# TASK:
Could you filter the records below down to the lines that include the word "pracodawca"?

SOURCE MATERIAL below:

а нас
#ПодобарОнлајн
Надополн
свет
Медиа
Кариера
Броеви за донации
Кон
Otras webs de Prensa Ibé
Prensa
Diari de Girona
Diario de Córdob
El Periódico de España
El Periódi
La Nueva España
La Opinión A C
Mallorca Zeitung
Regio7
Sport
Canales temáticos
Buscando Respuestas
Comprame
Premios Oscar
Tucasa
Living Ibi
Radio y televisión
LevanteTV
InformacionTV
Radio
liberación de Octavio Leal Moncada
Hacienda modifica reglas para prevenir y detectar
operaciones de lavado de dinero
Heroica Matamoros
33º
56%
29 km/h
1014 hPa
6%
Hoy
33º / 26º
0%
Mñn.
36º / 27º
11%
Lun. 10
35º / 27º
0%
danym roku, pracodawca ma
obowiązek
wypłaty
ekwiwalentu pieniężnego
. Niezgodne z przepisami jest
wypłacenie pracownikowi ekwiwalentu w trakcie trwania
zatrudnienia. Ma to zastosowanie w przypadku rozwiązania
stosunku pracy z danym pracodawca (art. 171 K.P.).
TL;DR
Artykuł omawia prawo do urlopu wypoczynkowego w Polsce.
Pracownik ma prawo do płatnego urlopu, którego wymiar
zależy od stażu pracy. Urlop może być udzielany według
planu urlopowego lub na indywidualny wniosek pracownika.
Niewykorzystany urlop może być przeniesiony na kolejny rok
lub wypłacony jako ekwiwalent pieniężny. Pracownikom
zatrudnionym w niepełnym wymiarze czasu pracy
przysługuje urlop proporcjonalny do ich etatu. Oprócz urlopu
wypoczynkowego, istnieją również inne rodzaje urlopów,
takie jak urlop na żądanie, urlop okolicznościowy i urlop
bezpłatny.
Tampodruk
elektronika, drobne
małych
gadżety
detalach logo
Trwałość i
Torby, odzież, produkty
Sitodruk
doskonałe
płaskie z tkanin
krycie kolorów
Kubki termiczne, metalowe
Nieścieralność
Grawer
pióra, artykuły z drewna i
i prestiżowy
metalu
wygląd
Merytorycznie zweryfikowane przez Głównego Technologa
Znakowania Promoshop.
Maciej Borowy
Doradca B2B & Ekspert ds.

End of SOURCE MATERIAL.

# RESPONSE BOX:
danym roku, pracodawca ma
stosunku pracy z danym pracodawca (art. 171 K.P.).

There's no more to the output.